Девушка вкрадчиво произнесла:

– У вас замечательная… роговица глаза. Замечательная!

«Как она могла это заметить, если не видит дальше своего носа? – подумала Ксения, теперь уже чувствуя брезгливость к болезненно любопытной девице. – Откуда этот анатомический интерес?»

Тут послышалось попутное замечание «рисовальщика»:

– Да-да-да, вот именно-с, выдающийся материал! Надо будет это использовать для опытов… – впрочем.

он тут же вернулся к телефонному разговору. Балерине не хотелось верить своим ушам: «Опыты, роговица – возможно, я ослышалась? С виду просто график, какой-нибудь карикатурист-сатирик, пусть даже со странностями… А с другой стороны, бред какой!» Оставалось следить за всем происходящим и ждать, храня самообладание. А в зале ничего не менялось: гости продолжали сидеть на своих местах. Кто-то был занят своим, судя по сосредоточенности, очень важным делом, хотя большинство были неподвижны и безмолвны. Никого не удивил и приход очередного «уникального» субъекта.

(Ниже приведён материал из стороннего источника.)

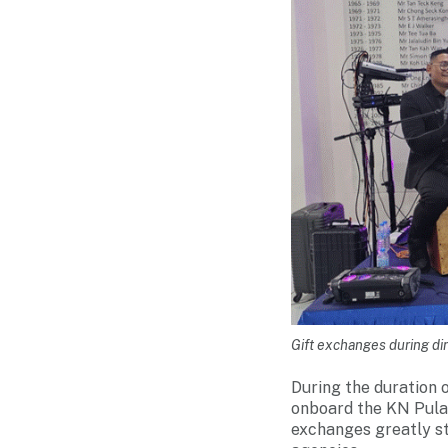
Gift exchanges during di
During the duration o
onboard the KN Pulau 
exchanges greatly s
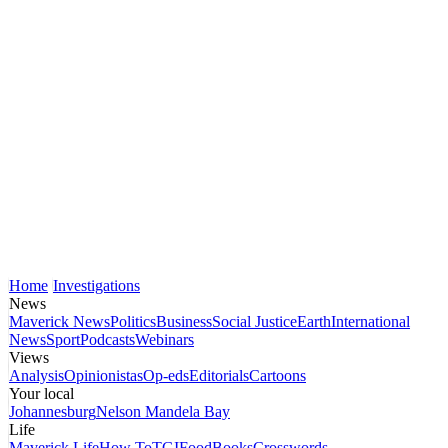
Home
Investigations
News
Maverick News
Politics
Business
Social Justice
Earth
International
News
Sport
Podcasts
Webinars
Views
Analysis
Opinionistas
Op-eds
Editorials
Cartoons
Your local
Johannesburg
Nelson Mandela Bay
Life
Maverick Life
How To
TGIFood
Books
Crosswords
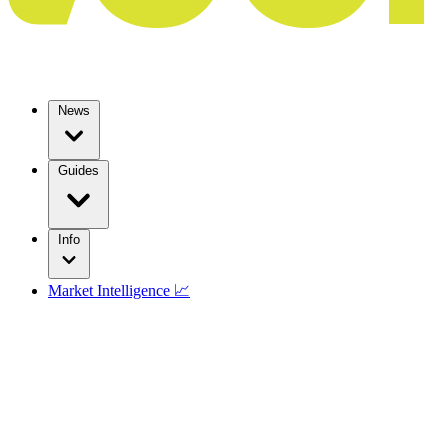
News
Guides
Info
Market Intelligence 📈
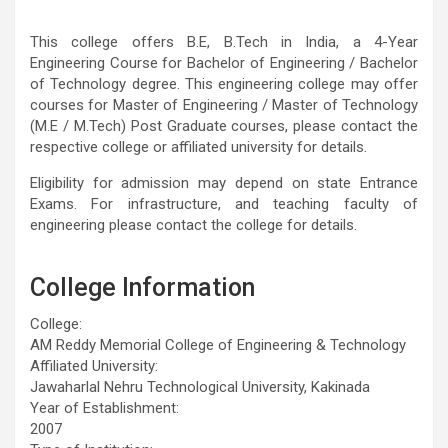
This college offers B.E, B.Tech in India, a 4-Year
Engineering Course for Bachelor of Engineering / Bachelor
of Technology degree. This engineering college may offer
courses for Master of Engineering / Master of Technology
(M.E / M.Tech) Post Graduate courses, please contact the
respective college or affiliated university for details.
Eligibility for admission may depend on state Entrance
Exams. For infrastructure, and teaching faculty of
engineering please contact the college for details.
College Information
College:
AM Reddy Memorial College of Engineering & Technology
Affiliated University:
Jawaharlal Nehru Technological University, Kakinada
Year of Establishment:
2007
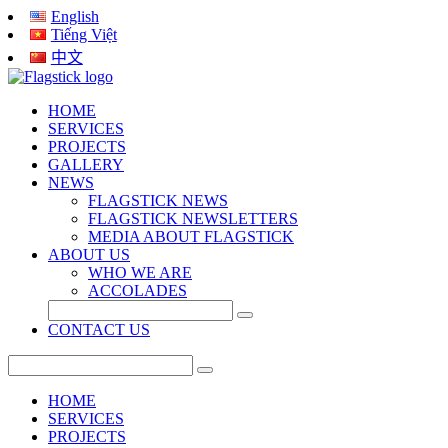
English
Tiếng Việt
中文
HOME
SERVICES
PROJECTS
GALLERY
NEWS
FLAGSTICK NEWS
FLAGSTICK NEWSLETTERS
MEDIA ABOUT FLAGSTICK
ABOUT US
WHO WE ARE
ACCOLADES
CONTACT US
HOME
SERVICES
PROJECTS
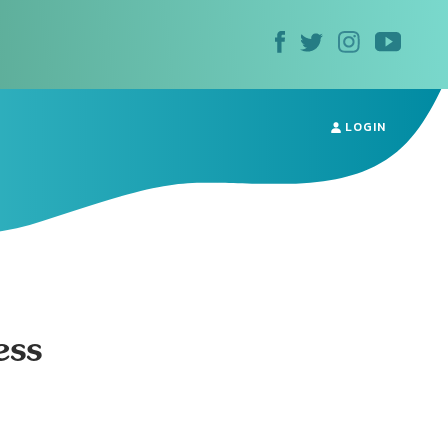
LOGIN
ess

Сначала послышался отчетливый металлический звон, потом оказалось, что он идет от нелепого, неопрятного типа, одетого в студенческую тужурку с чужого плеча, старый дворянский картуз, контрастирующий с ним ярко-красный с бурыми пятнами шарф и надраенные до блеска щегольские сапоги. Вообще вид у этого гостя был откровенно хищный и устрашающий: тусклые глаза были неестественно выпучены, а татуировка на кисти с именем «Иван» и крупная серьга, болтавшаяся в ухе, в представлении Ксении соответствовали театральному образу разбойника с большой дороги. Он медленно обошел вокруг стола, точно извещая сидящих о своем присутствии. Этот зловещий обход сопровождался сухим скрипом: то ли половицы скрипели в такт исполинским шагам, то ли его обувь. Создавалось впечатление, что вошедший повторял движения нарисованных фигурок. Молодой человек, сидевший напротив Ксении (именно он заверил ее в скором приходе князя), перегнулся через стол и все так же вполголоса, словно опасаясь любопытных ушей, пояснил: «Вы не удивляйтесь, мадам: он хоть и на ногах, но уже мертвец. Мы тут проводили ряд опытов – мы постоянно занимаемся здесь очень важными опытами, и случайно его заразили… Печально, но факт! Видите, пока ходит, вышагивает, но, в сущности, натуральный труп. Ручаюсь вам, недельку, пожалуй, еще так походит, а потом совсем успокоится. Не обращайте на него внимания – casus improvisus [209]209
  Непредвиденный случай (лат.).


[Закрыть]
, но только методом проб и ошибок можно постичь истину». Ищущий упокоения брюнет прошел по кругу еще раз и удалился восвояси. Если только что увиденное и услышанное Ксенией было шуткой, то, во всяком случае, неостроумной, нелепой. Подобный «юмор» следовало бы назвать не просто черным, но явно психопатологическим. «Евгений Петрович, разумеется, ничего об этом не знает. Что же это за компания – кто их сюда впустил, в конце концов? Скорее бы уже он появился и навел порядок! Конечно же, стоит только ему вернуться, и все в доме обретет прежнюю гармонию: ну скорее же, Господи!» – взмолилась обескураженная балерина. Однако за первым явлением последовало второе, и это опять был не князь: в залу вошла девочка лет одиннадцати, по виду гимназистка или воспитанница какого-нибудь перворазрядного приюта, в опрятном платьице с белым накрахмаленным фартучком. Единственной странной деталью ее наряда была плотная черная повязка на шее. Будь повязка на рукаве, можно было предположить, что это знак траура – мало ли бывает причин для траура? – но подобной повязке вокруг шеи Ксения не могла найти логического объяснения. А девочка тихо, как мышка, приблизилась к столу и примостилась рядом с Ксенией на стульчике, который галантно освободил для нее какой-то карлик (таких уродцев здесь было несколько). Тут безликая, «серенькая» девушка снова обратилась к балерине. Голос ее звучал капризно-настойчиво:

– Послушайте-ка! У вас ведь такая замечательная роговица. Разве вам никогда не говорили? Нет?! А я вот сразу отметила! Давайте вы будете с нами сотрудничать? Я серьезно вам предлагаю.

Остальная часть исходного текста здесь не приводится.